When the doctors come in, I awaken from a slumber I hadn't realised I was under.
"What's wrong?" I stammer sleepily. I then remember where I am - by my mother's deathbed - and immediately regain my stance, and raise from the plastic-coated chair I'm sat in.
A female nurse looks at me, as if she hadn't noticed I was there before I'd spoken. I suppose they've gotten so used to me hanging around here; I never leave. "You need to step outside a minute, dear." she says.
I glance at my mother for the first time since I awakened. She is lying motionless on the bed, and the machine that monitors her heart is beeping furiously.
"No." I mouth. "No!"
The nurse seems to think I was responding to her comment. "I really think its best if you do," she says, monotonously. She probably does things like this everyday. It's probably routine to her, boring.
I focus my eyes on my fragile mother.
"Come on," I whisper. "You can make it another day."
And then I'm hustled out of the room, no time for protests.
"She can't leave me! She can't! I didn't get to say goodbye..." I slam my head against the poster-clad wall of the waiting room.
"Hey! Stop," the nurse cries, prying me from the wall and sitting me down on a chair. "You can't beat yourself up about this. You knew it was going to happen at some point."
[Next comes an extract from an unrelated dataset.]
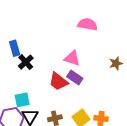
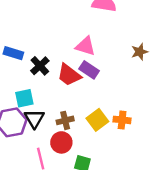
blue rectangle: (15, 48) -> (13, 53), moved, turned -56
black cross: (26, 62) -> (40, 66), moved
What a way to make someone feel better. Of course I'd known she was going to die, but it still didn't take away the reality that it was about to happen now!
I give the nurse a sharp look, and she turns to leave. "I'll be back with any news."
I nod, and lay my head in my hands. This isn't how I'd planned it. I'd wanted to give her a proper goodbye, be there when it happened; hold her hand so she wouldn't be scared. I never even got to tell her I loved her.